Data extract
================================
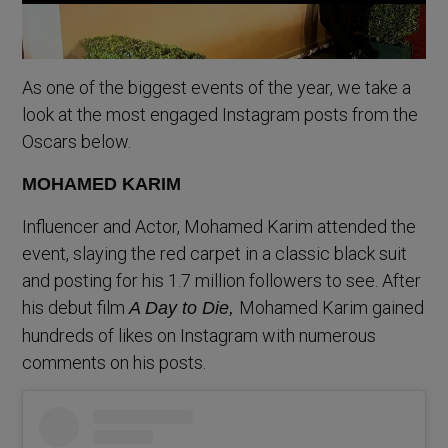
As one of the biggest events of the year, we take a
look at the most engaged Instagram posts from the
Oscars below.
MOHAMED KARIM
Influencer and Actor, Mohamed Karim attended the
event, slaying the red carpet in a classic black suit
and posting for his 1.7 million followers to see. After
his debut film
Mohamed Karim gained
A Day to Die,
hundreds of likes on Instagram with numerous
comments on his posts.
================================
How to complete this task
The answer must contain only the lines from the one with "his debut film" to the end of the entries above, each written out exactly.

Reply to the exercise
his debut film
Mohamed Karim gained
A Day to Die,
hundreds of likes on Instagram with numerous
comments on his posts.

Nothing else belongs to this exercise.